Tips to help cultivate and grow your self-esteem
1. Start with compliments- We often have the urge to deflect a compliment rather than wholeheartedly accept it. For someone with low self-esteem, this urge is that much more, because thoughts like “they must be lying” or “they are just being nice” often come to mind. Take a small step to just start with saying thank you and fight the urge to deflect the compliment.
2. Be compassionate with yourself- Everyone makes mistakes, and you are no different. Be kinder and understanding with yourself. A mistake is an opportunity to learn more about yourself. So instead of berating yourself for making mistakes, shift your negative self-talk to a more compassionate one.
3. Challenge your negative beliefs- When a negative thought pops up take action, either by writing it down or sitting and challenging that thought and then letting it go.
4. Think of yourself like a friend- If you find it hard to be compassionate with yourself, a good place to start is to ask yourself “what would I say to a friend who is in this same predicament”. You will find that you have a much more compassionate response. Proceed to repeat this to yourself.
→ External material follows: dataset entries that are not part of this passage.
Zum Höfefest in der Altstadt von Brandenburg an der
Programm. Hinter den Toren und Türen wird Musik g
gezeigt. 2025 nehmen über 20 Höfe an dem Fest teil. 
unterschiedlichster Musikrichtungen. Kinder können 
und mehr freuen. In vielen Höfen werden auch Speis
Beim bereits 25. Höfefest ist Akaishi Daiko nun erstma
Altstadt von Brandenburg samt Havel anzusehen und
5. Practice self-gratitude- Make lists of all the things you are grateful for about yourself, this helps put into perspective all the positives, and helps you get a clearer picture of who you are. This may feel challenging at first but keep the list running and add to it as you think of things.
6. Seek support- Working on yourself alone might feel like a daunting task. Sometimes it may feel like you don’t know where to start, a therapist can guide you through this process instead of you having to go through it alone.
Self-esteem is the picture you paint of yourself. It comprises of the parts of you that are beautiful and the parts of you that are beautifully flawed; all tied together in one amazing portrait of self. Both must exist together. Understanding this is the key to achieving a healthy level of self-esteem.
Essentially, as famed naturalist philosopher Henry David Thoreau once said, “The question is not what you look at, but what you see.”